Perspektif

Sekolah Islam Moderat: Potret dan Strategi Guru PAI

4 Mins read

Pendidikan Agama Islam (PAI) di sekolah mempunyai sejumlah fungsi, di antaranya: berfungsi menyampaikan ajaran Islam yang benar dan menangkal paham-paham keagamaan yang ekstrem dan radikal. Paham-paham keagamaan yang ekstrem dan radikal bukan hanya berbahaya bagi perkembangan doktrin-doktrin agama itu sendiri tapi juga bagi kehidupan beragama masyarakat.

Dalam konteks Indonesia yang majemuk dalam hal agama, paham keagamaan yang ekstrem dan sempalan jelas tidak kondusif. Paham demikian bukan hanya merusak kerukunan hidup antar umat beragama, melainkan bahkan dapat menyulut konflik antar agama. Hal ini disebabkan karena paham keagamaan ekstrem dicirikan oleh eksklusivitas dan klaim kebenaran yang bersifat intoleran terhadap agama-agama lain.
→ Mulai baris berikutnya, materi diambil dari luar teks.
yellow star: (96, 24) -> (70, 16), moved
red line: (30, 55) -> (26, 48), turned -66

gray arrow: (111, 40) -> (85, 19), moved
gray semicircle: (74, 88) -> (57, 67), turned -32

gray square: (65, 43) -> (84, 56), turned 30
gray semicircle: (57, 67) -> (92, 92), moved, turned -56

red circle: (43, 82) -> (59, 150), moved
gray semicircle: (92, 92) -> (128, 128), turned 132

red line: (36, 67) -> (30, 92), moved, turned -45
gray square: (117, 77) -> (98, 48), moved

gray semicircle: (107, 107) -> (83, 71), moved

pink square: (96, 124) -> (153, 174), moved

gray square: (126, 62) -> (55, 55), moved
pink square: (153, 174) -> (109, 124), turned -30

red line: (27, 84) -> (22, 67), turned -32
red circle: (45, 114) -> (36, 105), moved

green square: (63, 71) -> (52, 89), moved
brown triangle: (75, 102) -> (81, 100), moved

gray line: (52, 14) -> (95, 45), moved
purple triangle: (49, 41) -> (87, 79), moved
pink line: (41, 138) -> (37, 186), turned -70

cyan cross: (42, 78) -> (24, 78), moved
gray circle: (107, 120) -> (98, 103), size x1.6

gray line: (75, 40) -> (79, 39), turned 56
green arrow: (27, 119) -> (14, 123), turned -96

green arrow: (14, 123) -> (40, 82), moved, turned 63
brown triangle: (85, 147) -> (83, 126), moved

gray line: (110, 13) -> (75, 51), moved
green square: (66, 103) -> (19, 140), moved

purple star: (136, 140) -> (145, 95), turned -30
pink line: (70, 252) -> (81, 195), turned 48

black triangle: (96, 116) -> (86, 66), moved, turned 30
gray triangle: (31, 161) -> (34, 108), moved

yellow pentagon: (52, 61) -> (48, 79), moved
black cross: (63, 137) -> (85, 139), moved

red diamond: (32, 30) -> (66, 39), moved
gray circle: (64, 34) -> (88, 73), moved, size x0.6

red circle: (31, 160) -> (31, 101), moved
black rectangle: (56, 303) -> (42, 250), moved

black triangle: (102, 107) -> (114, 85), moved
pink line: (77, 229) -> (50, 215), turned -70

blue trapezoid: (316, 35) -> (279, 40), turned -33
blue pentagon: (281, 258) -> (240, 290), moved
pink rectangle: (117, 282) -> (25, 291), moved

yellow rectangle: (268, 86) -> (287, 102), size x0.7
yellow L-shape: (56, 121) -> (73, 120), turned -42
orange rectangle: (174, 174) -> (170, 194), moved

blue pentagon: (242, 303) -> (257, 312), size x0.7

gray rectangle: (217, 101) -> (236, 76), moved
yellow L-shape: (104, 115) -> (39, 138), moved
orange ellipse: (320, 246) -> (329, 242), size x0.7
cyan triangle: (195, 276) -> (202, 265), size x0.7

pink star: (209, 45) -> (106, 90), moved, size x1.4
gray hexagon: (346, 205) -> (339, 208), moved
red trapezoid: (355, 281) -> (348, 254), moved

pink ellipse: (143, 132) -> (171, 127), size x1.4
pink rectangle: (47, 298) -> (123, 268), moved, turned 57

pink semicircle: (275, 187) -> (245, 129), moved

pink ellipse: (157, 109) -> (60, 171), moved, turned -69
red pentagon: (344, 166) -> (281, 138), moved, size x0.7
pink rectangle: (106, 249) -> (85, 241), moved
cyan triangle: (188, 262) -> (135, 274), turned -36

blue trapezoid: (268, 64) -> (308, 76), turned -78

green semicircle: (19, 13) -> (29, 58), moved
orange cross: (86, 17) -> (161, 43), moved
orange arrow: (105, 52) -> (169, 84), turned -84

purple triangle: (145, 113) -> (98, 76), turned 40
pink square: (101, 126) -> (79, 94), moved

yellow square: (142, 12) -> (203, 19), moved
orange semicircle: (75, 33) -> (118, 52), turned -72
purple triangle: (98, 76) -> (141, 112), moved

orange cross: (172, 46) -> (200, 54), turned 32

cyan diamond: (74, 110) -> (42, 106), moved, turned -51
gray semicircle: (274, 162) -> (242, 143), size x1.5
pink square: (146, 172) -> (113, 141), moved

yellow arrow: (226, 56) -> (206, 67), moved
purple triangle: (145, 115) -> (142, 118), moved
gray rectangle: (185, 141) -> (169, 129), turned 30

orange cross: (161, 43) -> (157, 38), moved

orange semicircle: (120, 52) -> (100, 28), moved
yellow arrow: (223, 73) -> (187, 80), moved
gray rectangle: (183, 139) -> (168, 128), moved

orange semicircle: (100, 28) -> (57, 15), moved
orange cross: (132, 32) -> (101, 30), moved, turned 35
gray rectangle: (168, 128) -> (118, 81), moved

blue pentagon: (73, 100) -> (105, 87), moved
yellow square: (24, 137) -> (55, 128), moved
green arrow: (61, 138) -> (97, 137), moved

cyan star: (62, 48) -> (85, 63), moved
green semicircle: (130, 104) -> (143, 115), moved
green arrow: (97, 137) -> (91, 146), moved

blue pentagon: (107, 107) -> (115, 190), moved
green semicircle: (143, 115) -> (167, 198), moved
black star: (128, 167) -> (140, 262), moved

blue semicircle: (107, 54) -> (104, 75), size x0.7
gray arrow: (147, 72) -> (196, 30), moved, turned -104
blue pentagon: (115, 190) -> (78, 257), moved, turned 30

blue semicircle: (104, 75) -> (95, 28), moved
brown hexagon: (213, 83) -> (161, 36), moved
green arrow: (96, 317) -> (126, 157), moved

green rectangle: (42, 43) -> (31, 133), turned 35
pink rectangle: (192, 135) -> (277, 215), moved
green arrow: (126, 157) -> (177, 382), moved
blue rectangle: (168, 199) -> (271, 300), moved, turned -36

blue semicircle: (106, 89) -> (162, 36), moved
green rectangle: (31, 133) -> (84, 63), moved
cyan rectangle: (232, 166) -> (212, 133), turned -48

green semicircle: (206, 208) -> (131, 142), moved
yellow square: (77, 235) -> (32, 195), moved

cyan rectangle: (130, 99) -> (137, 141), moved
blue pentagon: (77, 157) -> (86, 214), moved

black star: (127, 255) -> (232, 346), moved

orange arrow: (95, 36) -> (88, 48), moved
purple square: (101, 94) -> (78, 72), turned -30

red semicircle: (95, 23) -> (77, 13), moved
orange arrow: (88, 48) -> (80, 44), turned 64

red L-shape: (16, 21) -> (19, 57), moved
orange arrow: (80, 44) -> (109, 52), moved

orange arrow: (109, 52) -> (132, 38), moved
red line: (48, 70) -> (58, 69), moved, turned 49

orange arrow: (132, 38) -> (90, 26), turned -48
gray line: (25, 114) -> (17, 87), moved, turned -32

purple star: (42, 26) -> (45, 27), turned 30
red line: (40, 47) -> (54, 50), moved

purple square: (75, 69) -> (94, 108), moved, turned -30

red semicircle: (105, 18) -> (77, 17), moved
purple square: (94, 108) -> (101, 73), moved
Fungsi lain dari Pendidikan Agama Islam di sekolah adalah memberikan pengayoman terhadap kegiatan-kegiatan keagamaan di sekolah. Kegiatan keagamaan di sekolah merupakan kegiatan yang hampir rutin diselenggarakan seperti PHBI, rihlah dakwah, kajian keagamaan, rohis, dan sebagainya.

Kegiatan-kegiatan tersebut bukan saja sangat bermanfaat bagi siswa, tetapi juga masyarakat sekolah pada umumnya. Dari segi siswa, proses internalisasi nilai-nilai agama akan semakin intensif, sedangkan dari sisi sekolah, suasana religius akan mewarnai kehidupan sekolah.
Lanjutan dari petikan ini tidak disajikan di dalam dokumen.